=== Aim of the exercise ===
The expected response is the full listing, retyped exactly, without its images.
# # # #
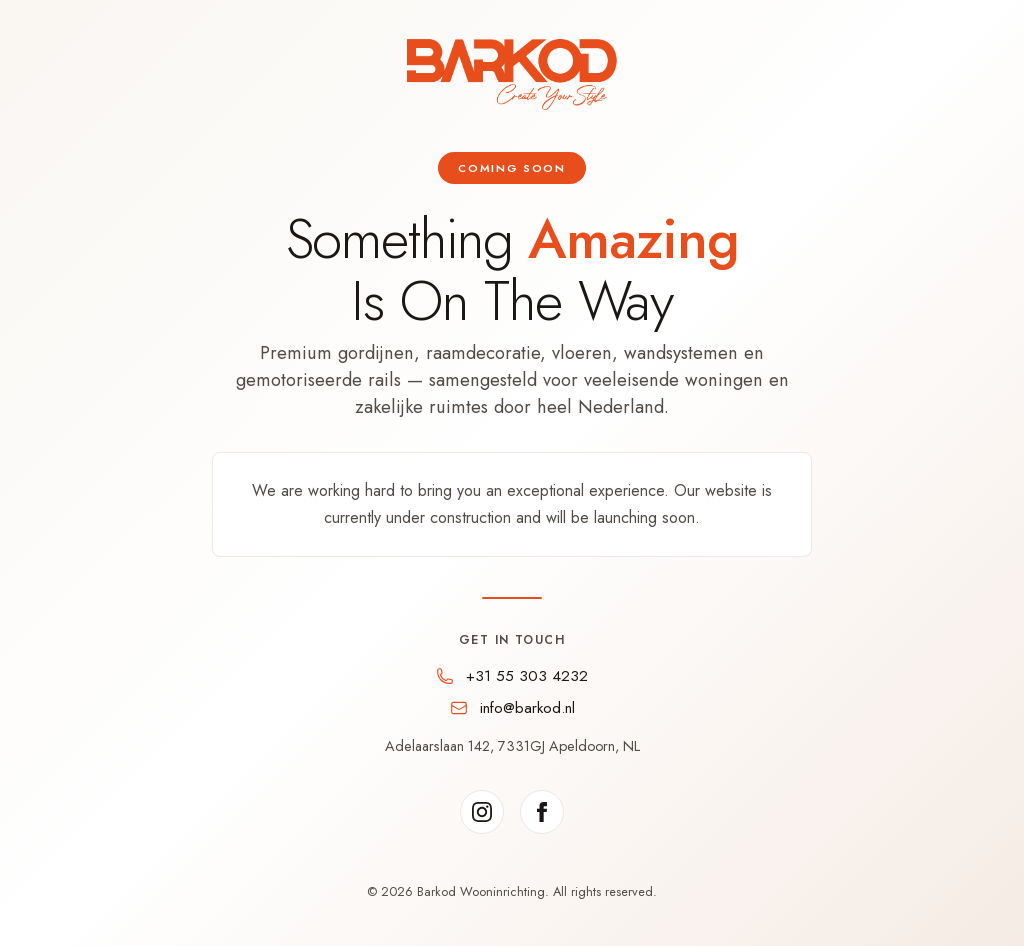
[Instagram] (482, 812)
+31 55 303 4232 (527, 676)
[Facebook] (542, 812)
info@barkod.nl (527, 708)
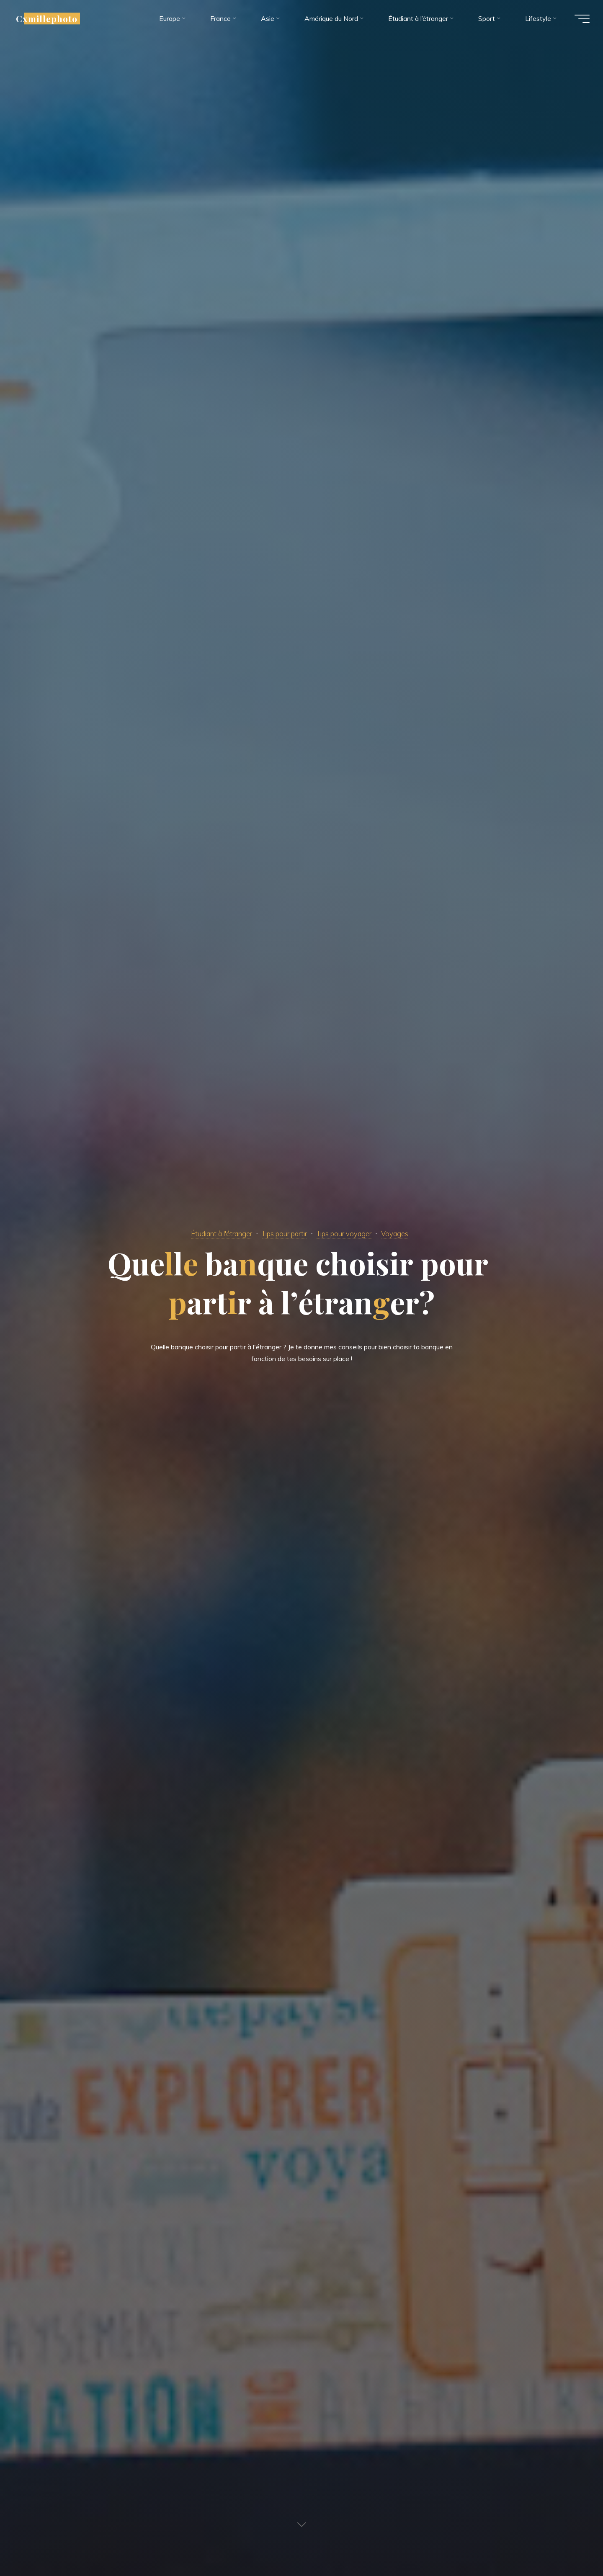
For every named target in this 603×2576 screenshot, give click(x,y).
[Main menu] (578, 20)
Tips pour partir (284, 1233)
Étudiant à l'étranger (214, 1233)
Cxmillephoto (49, 20)
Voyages (405, 1233)
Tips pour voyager (350, 1233)
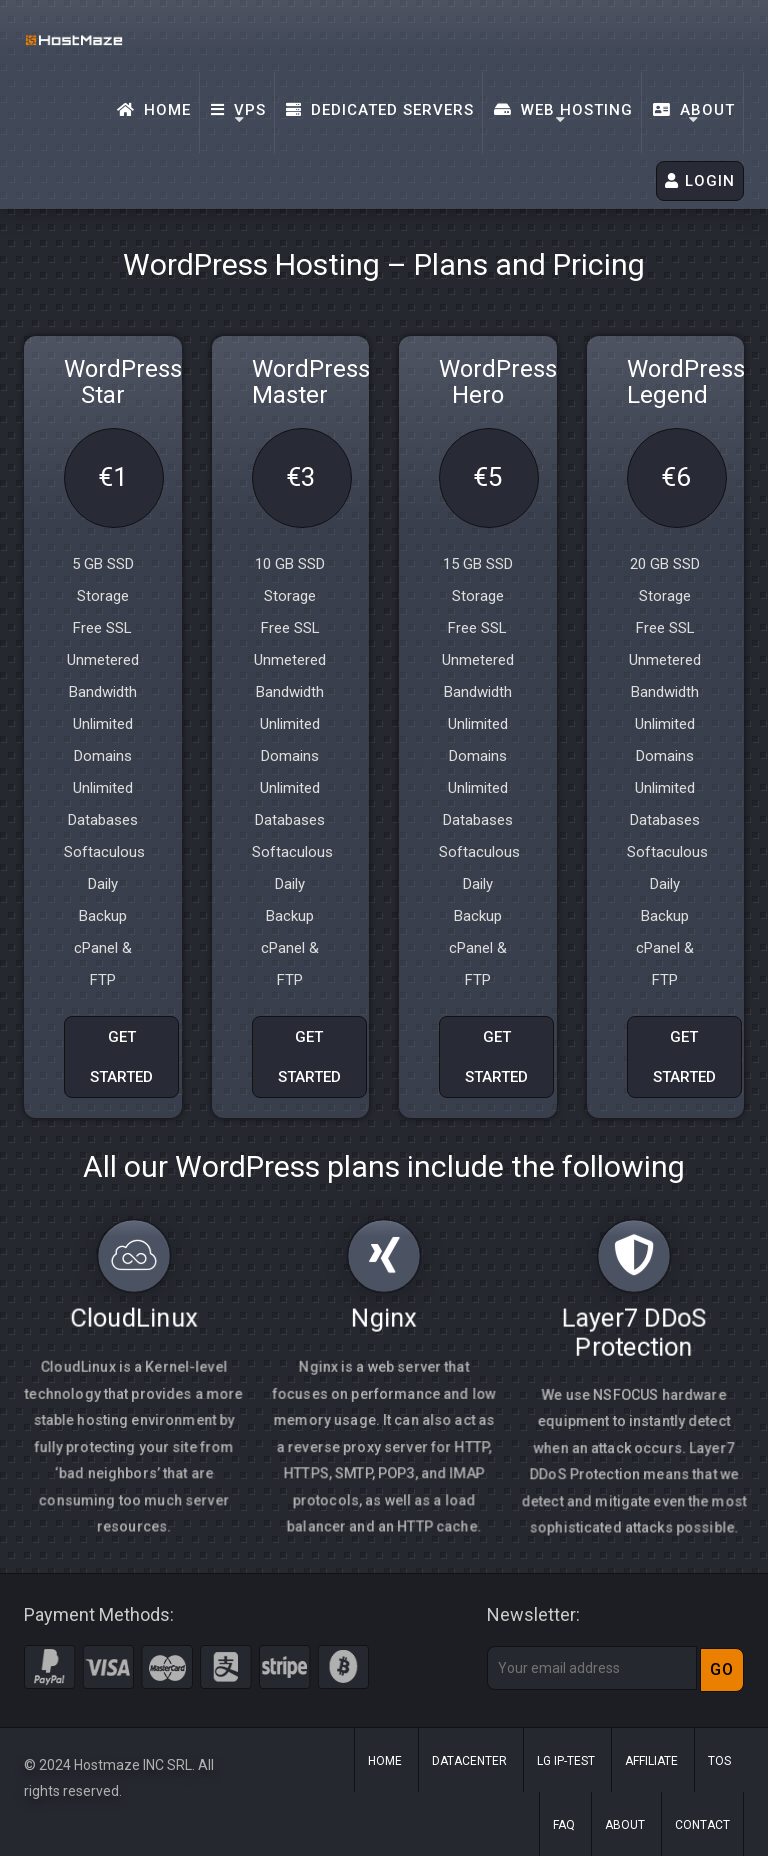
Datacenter (469, 1761)
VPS (238, 110)
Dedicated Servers (380, 110)
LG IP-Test (566, 1761)
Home (154, 110)
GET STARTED (121, 1057)
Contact (702, 1825)
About (694, 110)
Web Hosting (563, 110)
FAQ (564, 1825)
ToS (719, 1761)
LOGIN (700, 181)
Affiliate (651, 1761)
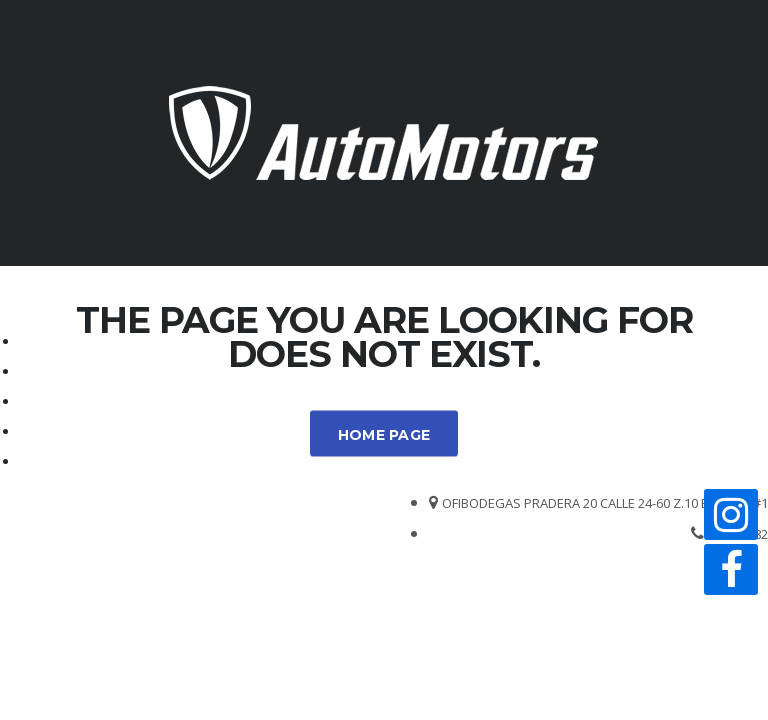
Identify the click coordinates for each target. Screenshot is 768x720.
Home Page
# # # #
=== Completed task ===
[Instagram] (482, 812)
+31 55 303 4232 (527, 676)
[Facebook] (542, 812)
info@barkod.nl (527, 708)
For every named target in this 603×2576 screenshot, give click(x,y).
[Main menu] (578, 20)
Tips pour partir (284, 1233)
Étudiant à l'étranger (214, 1233)
Cxmillephoto (49, 20)
Voyages (405, 1233)
Tips pour voyager (350, 1233)
Datacenter (469, 1761)
VPS (238, 110)
Dedicated Servers (380, 110)
LG IP-Test (566, 1761)
Home (154, 110)
GET STARTED (121, 1057)
Contact (702, 1825)
About (694, 110)
Web Hosting (563, 110)
FAQ (564, 1825)
ToS (719, 1761)
LOGIN (700, 181)
Affiliate (651, 1761)
Identify the click coordinates for each target. Screenshot is 768x720.
Home Page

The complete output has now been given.